Shareholders feel that there should be an increase in dividends as this would set them apart from the rest of the banks and financial institutions. Most of these banks are not in a position to increase their dividends at the moment. So this would mean a great move by these card majors. Matt McCormick, Portfolio Manager, Bahl & Gaynor (also owns Visa shares) states that, both the card companies are in a good position and can afford to increase payouts the next year.
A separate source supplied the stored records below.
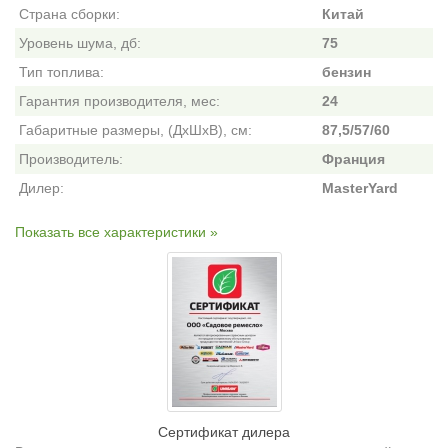
Страна сборки:
Китай
Уровень шума, дб:
75
Тип топлива:
бензин
Гарантия производителя, мес:
24
Габаритные размеры, (ДхШхВ), см:
87,5/57/60
Производитель:
Франция
Дилер:
MasterYard
Показать все характеристики »
Сертификат дилера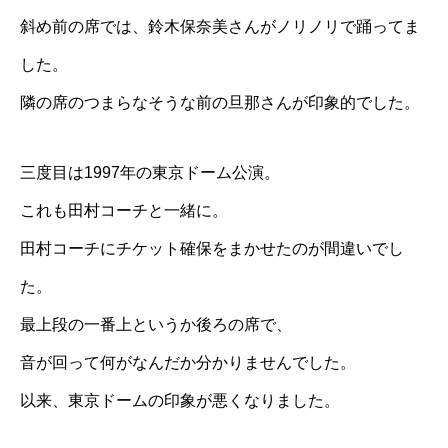
斜め前の席では、鈴木保奈美さんがノリノリで踊ってま
した。
隣の席のつまらなそうな前の旦那さんが印象的でした。
三度目は1997年の東京ドーム公演。
これも田村コーチと一緒に。
田村コーチにチケット確保をまかせたのが間違いでし
た。
最上段の一番上というか後ろの席で、
音が回って何がなんだか分かりませんでした。
以来、東京ドームの印象が悪くなりました。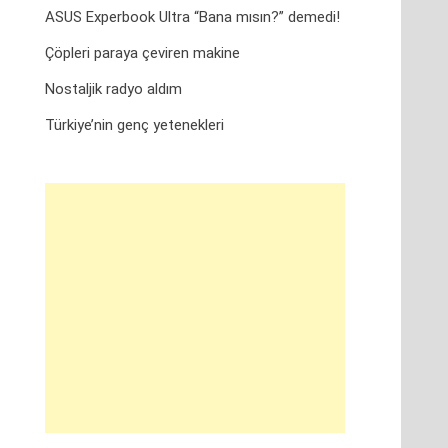
ASUS Experbook Ultra “Bana mısın?” demedi!
Çöpleri paraya çeviren makine
Nostaljik radyo aldım
Türkiye’nin genç yetenekleri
However, he is a bit more optimistic of Visa raising its dividend this year as it has already done so in October by raising its dividend by 20%.

However, there has been no raise in dividend with MasterCard since 2007. Jennifer Stalzer, spokeswoman, has stated via email that the company has a commitment to return the cash to their shareholders in case they don’t reinvest the cash into the business. In the current scenario, share repurchases have taken precedence over dividend increases.

Investors are quite hesitant to make any unrealistic demands with regard to an increase in dividend as there is a lot of uncertainty with the legal as well as the regulatory aspects. The profits of both the companies are dependent on the U.S. rules and hence both these companies are playing wait and watch. There is a merchants’ lawsuit which is pending for a while now and this has to do with the rules for processing as well as the fees. As MasterCard went public much before Visa it would be exposed to the lawsuit more than Visa and hence needs to keep cash reserves in case of settlement.